Bad week for European shares as trade war fears weigh on market

Ryanair trims losses to close 0.22% down, while AIB performs badly, tumbling 2.77%

Building materials group and index heavyweight CRH slid 2.23 per cent to €27.65

Building materials group and index heavyweight CRH slid 2.23 per cent to €27.65


Trade war fears continued to weigh on markets on Friday, leaving European shares suffering after one of their worst weeks since March.


Ryanair was down 1.8 per cent at one point in trading before trimming back those losses to close 0.22 per cent down at €13.53.

The airline confirmed on Friday that its board had reversed a plan – announced during its recent dispute with pilots – to move six craft from Dublin Airport to Poland. Traders noted that it outperformed its sector.

Building materials group and index heavyweight CRH slid 2.23 per cent to €27.65. Dealers said that weakness amongst rivals in the US, where the Irish company earns half its revenues, hit its price on Friday.

AIB was one of the day’s worst performers, tumbling 2.77 per cent to €4.57 as the stock came under on what traders described as strong sell pressure. Investors disposed of almost four million of the bank’s shares.
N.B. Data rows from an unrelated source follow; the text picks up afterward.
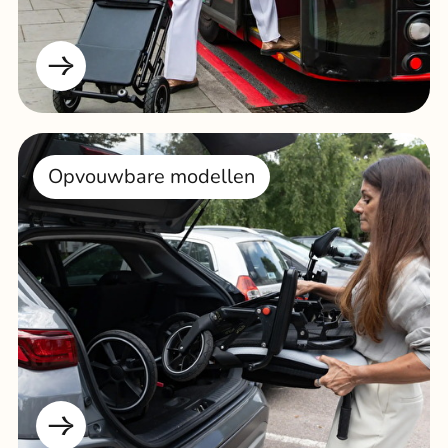
Opvouwbare modellen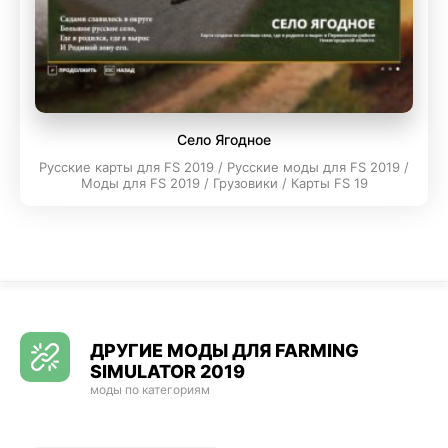
Село Ягодное
Русские карты для FS 2019 / Русские моды для FS 2019 /
Моды для FS 2019 / Грузовики / Карты FS 19
ДРУГИЕ МОДЫ ДЛЯ FARMING
SIMULATOR 2019
моды по категориям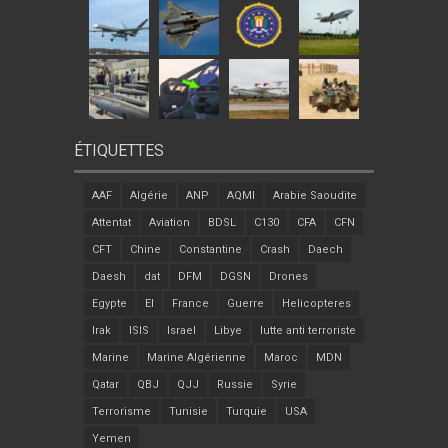
ÉTIQUETTES
AAF
Algérie
ANP
AQMI
Arabie Saoudite
Attentat
Aviation
BDSL
C130
CFA
CFN
CFT
Chine
Constantine
Crash
Daech
Daesh
dat
DFM
DGSN
Drones
Egypte
EI
France
Guerre
Helicopteres
Irak
ISIS
Israel
Libye
lutte anti terroriste
Marine
Marine Algérienne
Maroc
MDN
Qatar
QBJ
QJJ
Russie
Syrie
Terrorisme
Tunisie
Turquie
USA
Yemen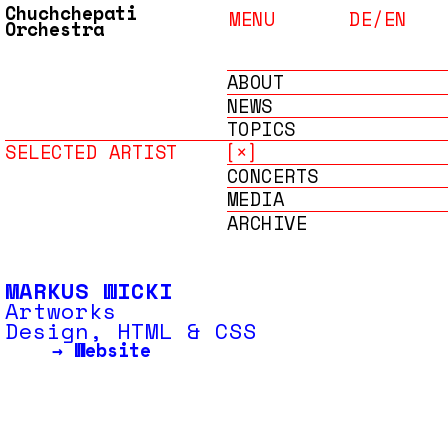
Chuchchepati
MENU
DE/
EN
Orchestra
ABOUT
NEWS
TOPICS
ARTISTS
SELECTED ARTIST
[×]
CONCERTS
MEDIA
ARCHIVE
MARKUS WICKI
Artworks
Design, HTML & CSS
→
Website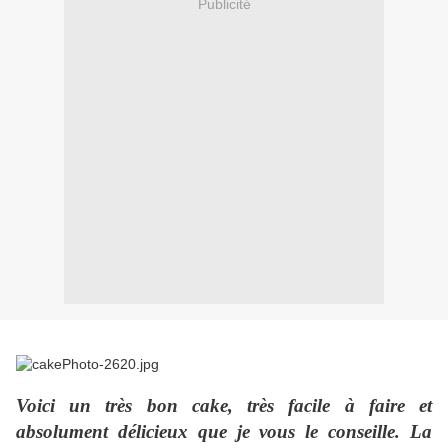
Publicité
Voici un très bon cake, très facile à faire et
absolument délicieux que je vous le conseille. La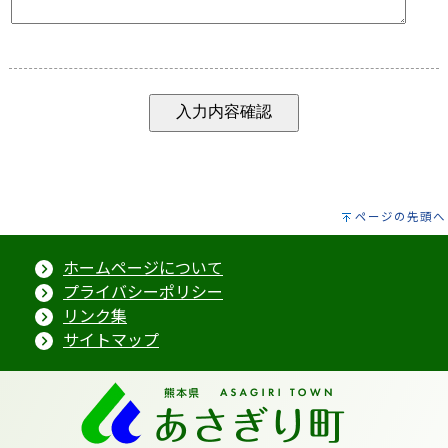
ページの先頭へ
ホームページについて
プライバシーポリシー
リンク集
サイトマップ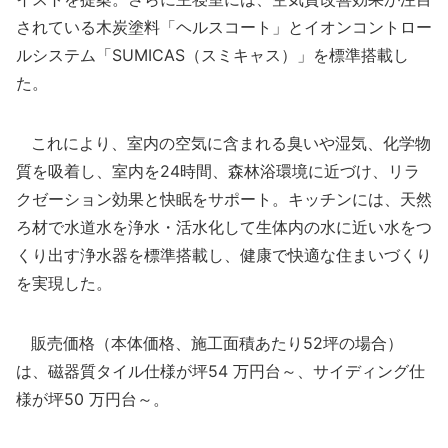
されている木炭塗料「ヘルスコート」とイオンコントロー
ルシステム「SUMICAS（スミキャス）」を標準搭載し
た。
これにより、室内の空気に含まれる臭いや湿気、化学物
質を吸着し、室内を24時間、森林浴環境に近づけ、リラ
クゼーション効果と快眠をサポート。キッチンには、天然
ろ材で水道水を浄水・活水化して生体内の水に近い水をつ
くり出す浄水器を標準搭載し、健康で快適な住まいづくり
を実現した。
販売価格（本体価格、施工面積あたり52坪の場合）
は、磁器質タイル仕様が坪54 万円台～、サイディング仕
様が坪50 万円台～。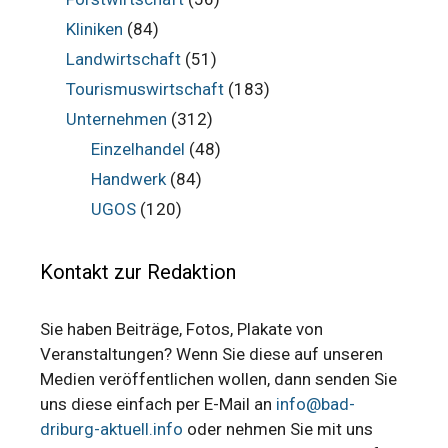
Kliniken
(84)
Landwirtschaft
(51)
Tourismuswirtschaft
(183)
Unternehmen
(312)
Einzelhandel
(48)
Handwerk
(84)
UGOS
(120)
Kontakt zur Redaktion
Sie haben Beiträge, Fotos, Plakate von
Veranstaltungen? Wenn Sie diese auf unseren
Medien veröffentlichen wollen, dann senden Sie
uns diese einfach per E-Mail an
info@bad-
driburg-aktuell.info
oder nehmen Sie mit uns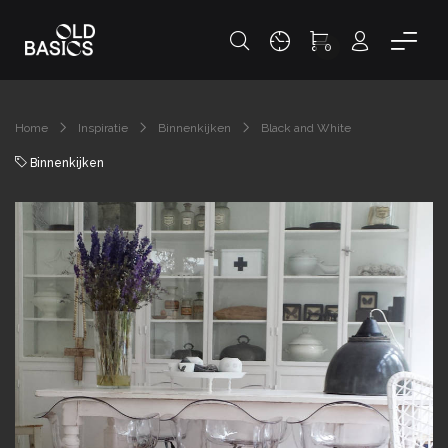
0
Home
Inspiratie
Binnenkijken
Black and White
Binnenkijken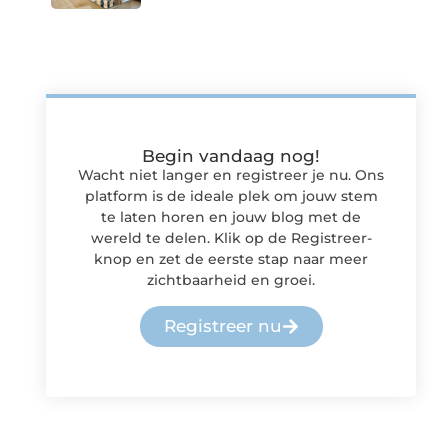
Begin vandaag nog!
Wacht niet langer en registreer je nu. Ons
platform is de ideale plek om jouw stem
te laten horen en jouw blog met de
wereld te delen. Klik op de Registreer-
knop en zet de eerste stap naar meer
zichtbaarheid en groei.
Registreer nu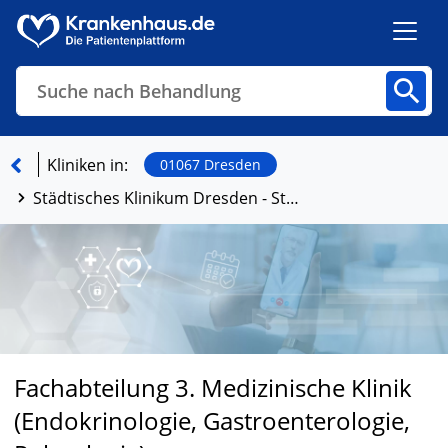
Suche nach Behandlung
Kliniken
Fachbereiche
Arztpraxen
Kliniken in:
01067 Dresden
Städtisches Klinikum Dresden - Standort Friedrichstadt
Finden
Fachabteilung 3. Medizinische Klinik
(Endokrinologie, Gastroenterologie,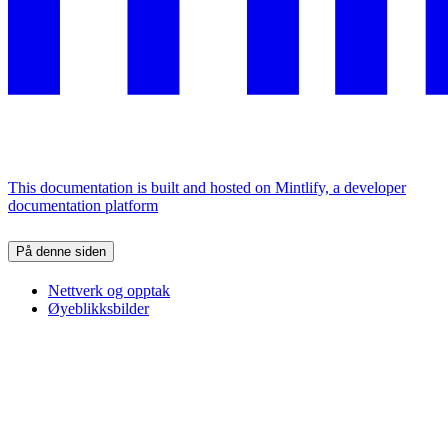
This documentation is built and hosted on Mintlify, a developer
documentation platform
På denne siden
Nettverk og opptak
Øyeblikksbilder
Assistant
Responses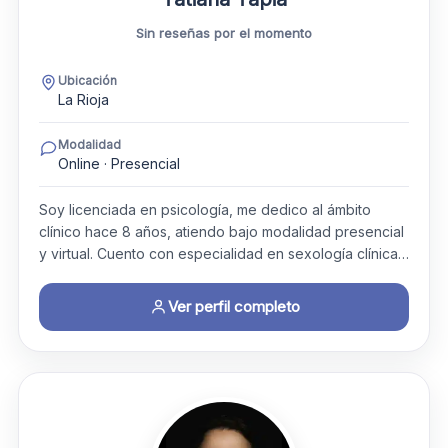
Sin reseñas por el momento
Ubicación
La Rioja
Modalidad
Online · Presencial
Soy licenciada en psicología, me dedico al ámbito
clínico hace 8 años, atiendo bajo modalidad presencial
y virtual. Cuento con especialidad en sexología clínica…
Ver perfil completo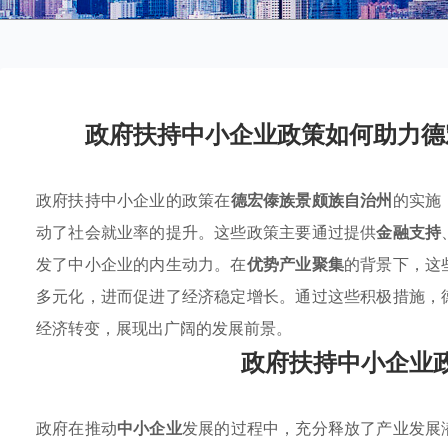
政府扶持中小企业政策如何助力德
政府扶持中小企业的政策在
德宏傣族景颇族自治州
的实施
动了社会就业率的提升。这些政策主要通过提供
金融支持
发了中小企业的内生动力。在
优势产业聚集
的背景下，这
多元化，进而促进了经济稳定增长。通过这些积极措施，
经济转变，展现出广阔的发展前景。
政府扶持中小企业
政府在推动
中小企业
发展的过程中，充分释放了产业发展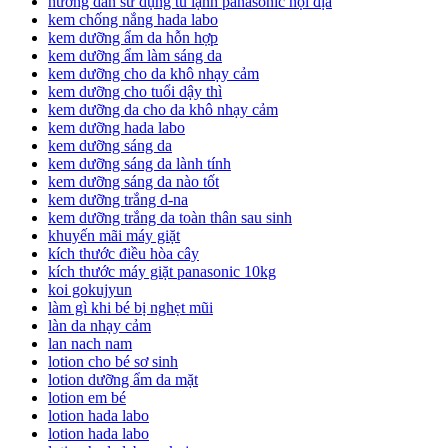
hướng dẫn sử dụng tủ lạnh panasonic nội địa
kem chống nắng hada labo
kem dưỡng ẩm da hỗn hợp
kem dưỡng ẩm làm sáng da
kem dưỡng cho da khô nhạy cảm
kem dưỡng cho tuổi dậy thì
kem dưỡng da cho da khô nhạy cảm
kem dưỡng hada labo
kem dưỡng sáng da
kem dưỡng sáng da lành tính
kem dưỡng sáng da nào tốt
kem dưỡng trắng d-na
kem dưỡng trắng da toàn thân sau sinh
khuyến mãi máy giặt
kích thước điều hòa cây
kích thước máy giặt panasonic 10kg
koi gokujyun
làm gì khi bé bị nghẹt mũi
làn da nhạy cảm
lan nach nam
lotion cho bé sơ sinh
lotion dưỡng ẩm da mặt
lotion em bé
lotion hada labo
lotion hada labo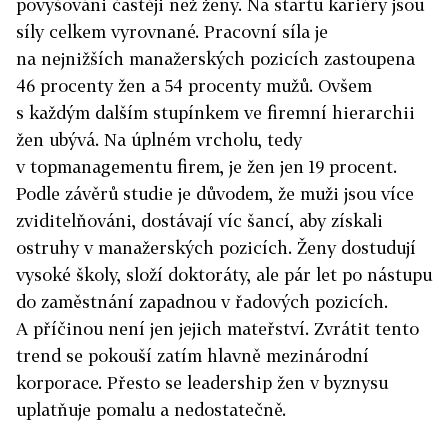
povyšováni častěji než ženy. Na startu kariéry jsou
síly celkem vyrovnané. Pracovní síla je
na nejnižších manažerských pozicích zastoupena
46 procenty žen a 54 procenty mužů. Ovšem
s každým dalším stupínkem ve firemní hierarchii
žen ubývá. Na úplném vrcholu, tedy
v topmanagementu firem, je žen jen 19 procent.
Podle závěrů studie je důvodem, že muži jsou více
zviditelňováni, dostávají víc šancí, aby získali
ostruhy v manažerských pozicích. Ženy dostudují
vysoké školy, složí doktoráty, ale pár let po nástupu
do zaměstnání zapadnou v řadových pozicích.
A příčinou není jen jejich mateřství. Zvrátit tento
trend se pokouší zatím hlavně mezinárodní
korporace. Přesto se leadership žen v byznysu
uplatňuje pomalu a nedostatečně.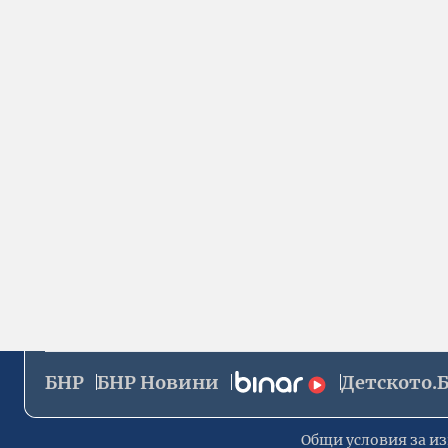
БНР
БНР Новини
Детското.
Общи условия за из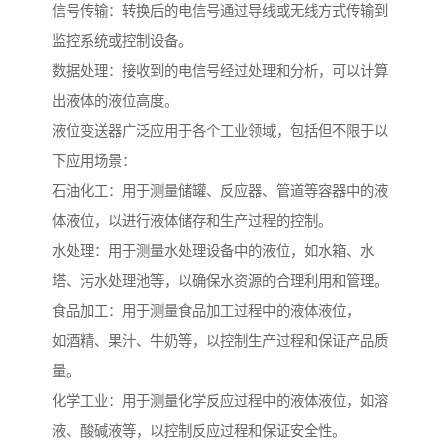
信号传输：转换后的电信号通过导线或无线方式传输到
监控系统或控制设备。
数据处理：接收到的电信号经过处理和分析，可以计算
出液体的液位高度。
液位变送器广泛应用于各个工业领域，包括但不限于以
下应用场景：
石油化工：用于测量储罐、反应器、管道等容器中的液
体液位，以进行液体储存和生产过程的控制。
水处理：用于测量水处理设备中的液位，如水箱、水
塔、污水处理池等，以确保水资源的合理利用和管理。
食品加工：用于测量食品加工过程中的液体液位，
如酒精、果汁、牛奶等，以控制生产过程和保证产品质
量。
化学工业：用于测量化学反应过程中的液体液位，如溶
液、酸碱液等，以控制反应过程和保证安全性。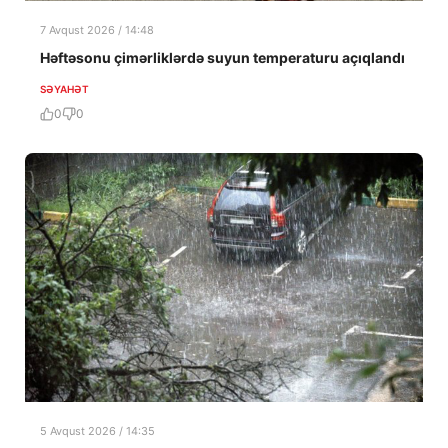
7 Avqust 2026 / 14:48
Həftəsonu çimərliklərdə suyun temperaturu açıqlandı
SƏYAHƏT
0
0
5 Avqust 2026 / 14:35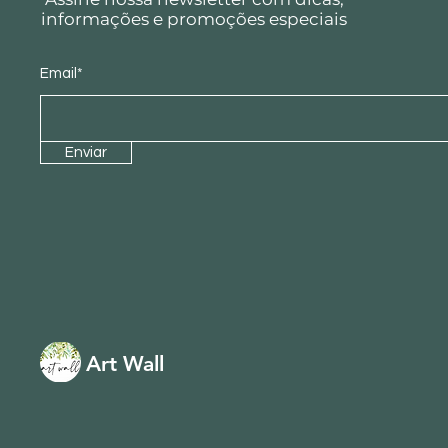
informações e promoções especiais
Email*
Enviar
Art Wall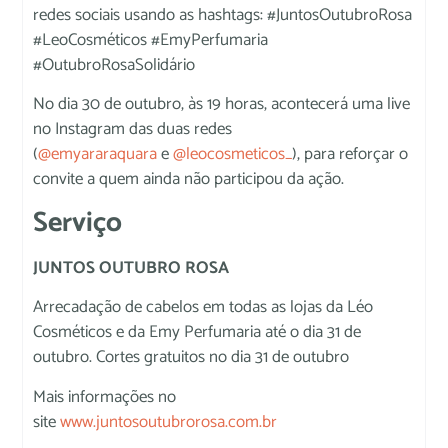
redes sociais usando as hashtags: #JuntosOutubroRosa
#LeoCosméticos #EmyPerfumaria
#OutubroRosaSolidário
No dia 30 de outubro, às 19 horas, acontecerá uma live
no Instagram das duas redes
(
@emyararaquara
e
@leocosmeticos_
), para reforçar o
convite a quem ainda não participou da ação.
Serviço
JUNTOS OUTUBRO ROSA
Arrecadação de cabelos em todas as lojas da Léo
Cosméticos e da Emy Perfumaria até o dia 31 de
outubro. Cortes gratuitos no dia 31 de outubro
Mais informações no
site
www.juntosoutubrorosa.com.br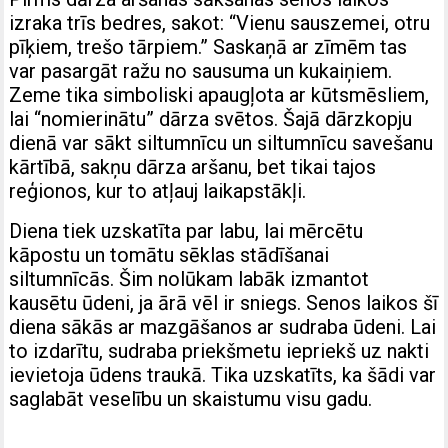
izraka trīs bedres, sakot: “Vienu sauszemei, otru
pīķiem, trešo tārpiem.” Saskaņā ar zīmēm tas
var pasargāt ražu no sausuma un kukaiņiem.
Zeme tika simboliski apaugļota ar kūtsmēsliem,
lai “nomierinātu” dārza svētos. Šajā dārzkopju
dienā var sākt siltumnīcu un siltumnīcu savešanu
kārtībā, sakņu dārza aršanu, bet tikai tajos
reģionos, kur to atļauj laikapstākļi.
Diena tiek uzskatīta par labu, lai mērcētu
kāpostu un tomātu sēklas stādīšanai
siltumnīcās. Šim nolūkam labāk izmantot
kausētu ūdeni, ja ārā vēl ir sniegs. Senos laikos šī
diena sākās ar mazgāšanos ar sudraba ūdeni. Lai
to izdarītu, sudraba priekšmetu iepriekš uz nakti
ievietoja ūdens traukā. Tika uzskatīts, ka šādi var
saglabāt veselību un skaistumu visu gadu.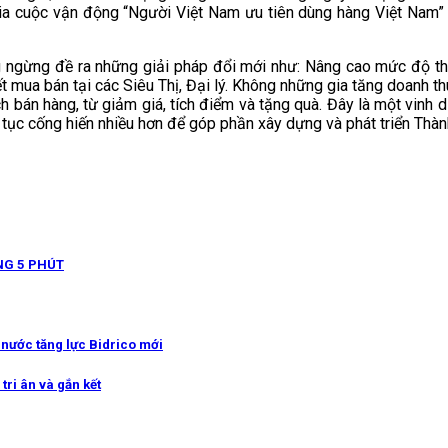
m gia cuộc vận động “Người Việt Nam ưu tiên dùng hàng Việt Nam
g ngừng đề ra những giải pháp đổi mới như: Nâng cao mức độ th
 mua bán tại các Siêu Thị, Đại lý. Không những gia tăng doanh th
ách bán hàng, từ giảm giá, tích điểm và tặng quà. Đây là một vinh
 tục cống hiến nhiều hơn để góp phần xây dựng và phát triển Thàn
NG 5 PHÚT
g nước tăng lực Bidrico mới
tri ân và gắn kết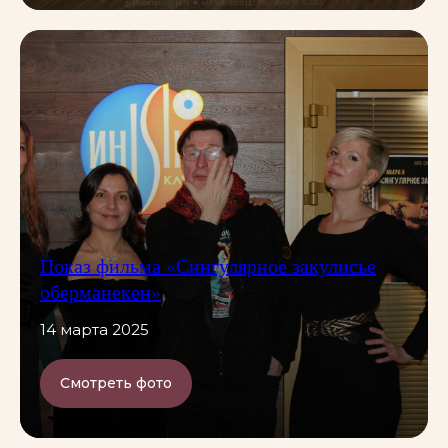
Показ фильма «Сингулярное закулисье
оберманекен»
14 марта 2025
Смотреть фото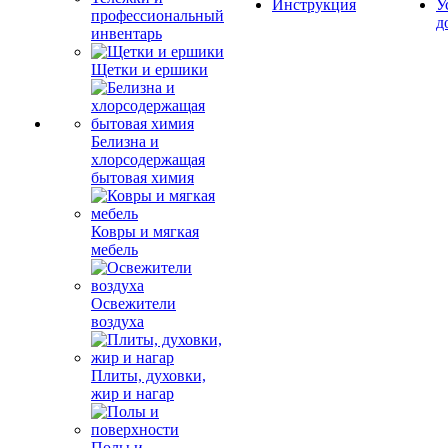
Инструкция
У
профессиональный
д
инвентарь
Щетки и ершики
Белизна и
хлорсодержащая
бытовая химия
Ковры и мягкая
мебель
Освежители
воздуха
Плиты, духовки,
жир и нагар
Полы и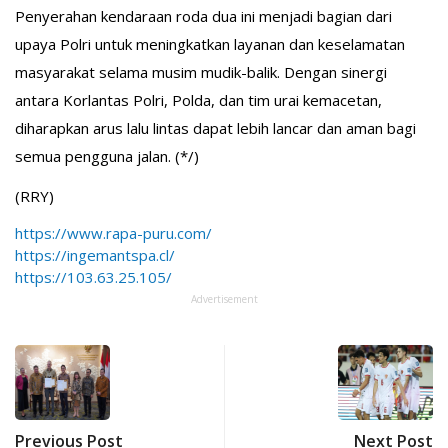
Penyerahan kendaraan roda dua ini menjadi bagian dari
upaya Polri untuk meningkatkan layanan dan keselamatan
masyarakat selama musim mudik-balik. Dengan sinergi
antara Korlantas Polri, Polda, dan tim urai kemacetan,
diharapkan arus lalu lintas dapat lebih lancar dan aman bagi
semua pengguna jalan. (*/)
(RRY)
https://www.rapa-puru.com/
https://ingemantspa.cl/
https://103.63.25.105/
Advertisement
Previous Post
Next Post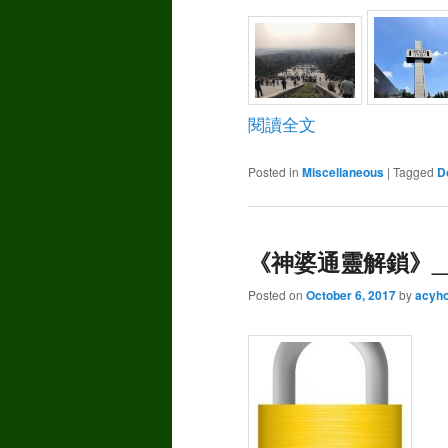
閱讀全文
Posted in
Miscellaneous
|
Tagged
D
《神婆通靈解鎖》__ 
Posted on
October 6, 2017
by
acyh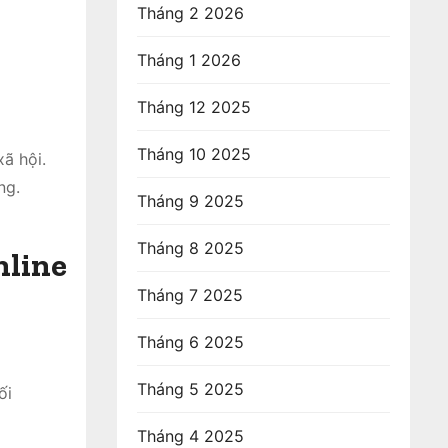
Tháng 2 2026
Tháng 1 2026
Tháng 12 2025
Tháng 10 2025
ã hội.
ng.
Tháng 9 2025
Tháng 8 2025
nline
Tháng 7 2025
Tháng 6 2025
Tháng 5 2025
ối
Tháng 4 2025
Rival Bank of Ireland was lacklustre, dipping 0.42 per cent to €7.185. Home lender Permanent TSB ticked up 0.49 per cent to €2.07.


Irish-based Tullow Oil tumbled 2.13 per cent to 216 pence as crude prices fell 30 cent to $76.20 a barrel.

Airline Easyjet lost altitude, dropping 1.44 per cent to 1,440p on a day when the sector was generally weak.

Aer Lingus owner International Consolidated Airlines’ Group (IAG), shed 1.35 per cent to 672p.

Miners, which have large presence on the FTSE 100, suffered also. Glencore was down 2.75 per cent at 295.95p. Copper miner Antofagasta shed 4.15 per cent to 744.2p. Gold and silver specialist Fresnillo was down 3.36 per cent at 834p.

Warm weather and the World Cup boosted pub group Greene King’s sales as England football fans sank more than three million pints while watching Gareth Southgate’s men reach the semi-finals before crashing out to a superior Croatia.

The pubs chain pointed to “positive momentum” as it booked a 2.8 per cent increase in like-for-like sales in the 18 weeks to September 2nd. Growth over the last 10 weeks stood at 3.2 per cent, helping boost shares by 7.5 per cent to 510.6p.

Air Partner announced a reshuffle of its boardroom pack following a tumultuous few months. The company, which discovered a £3.3 million accounting error earlier this year, has appointed Joanne Estell as finance chief.

Ms Estell’s career spans 20 years with firms such as Smiths Group and Survitec. She was most recently finance chief at AIM-listed Shield Therapeutics. Air Partner’s shares closed 1.5p lower at 108.5p.


German cement maker Heidelberg lost 2.11 per cent to €66 as US investor wariness of the sector fed into European players with a presence in North America.

French telecoms operator Iliad rose 2.3 per cent on speculation that the company could be delisted. Iliad declined to comment on the rumours.

Amer Sports advanced 3.4 per cent after the Finnish sporting goods maker put its Mavic cycling business up for possible sale late on Wednesday.

The pan-European Stoxx 600 benchmark was 0.08 per cent higher at the close, recovering from a fresh five-month low hit earlier in the session, while the exporter-heavy German DAX index also ended little changed.


Investors did not find shares in Oreo cookies and Cadbury chocolate maker Mondelez very sweet after chief executive Dirk Van der Put outlined new growth plans for the confectioner on Friday.

The company is aiming at 2 per cent to 3 per cent organic growth. However, the predictions left a sour taste with the markets as Mondelez shares were down 2.85 per cent at $42.24 at noon in New York on Friday.

Boeing and Caterpillar were down 1.6 per cent and 0.9 per cent, respectively. Wall Street gave up recent gains as US president Donald Trump threatened further tariffs on China.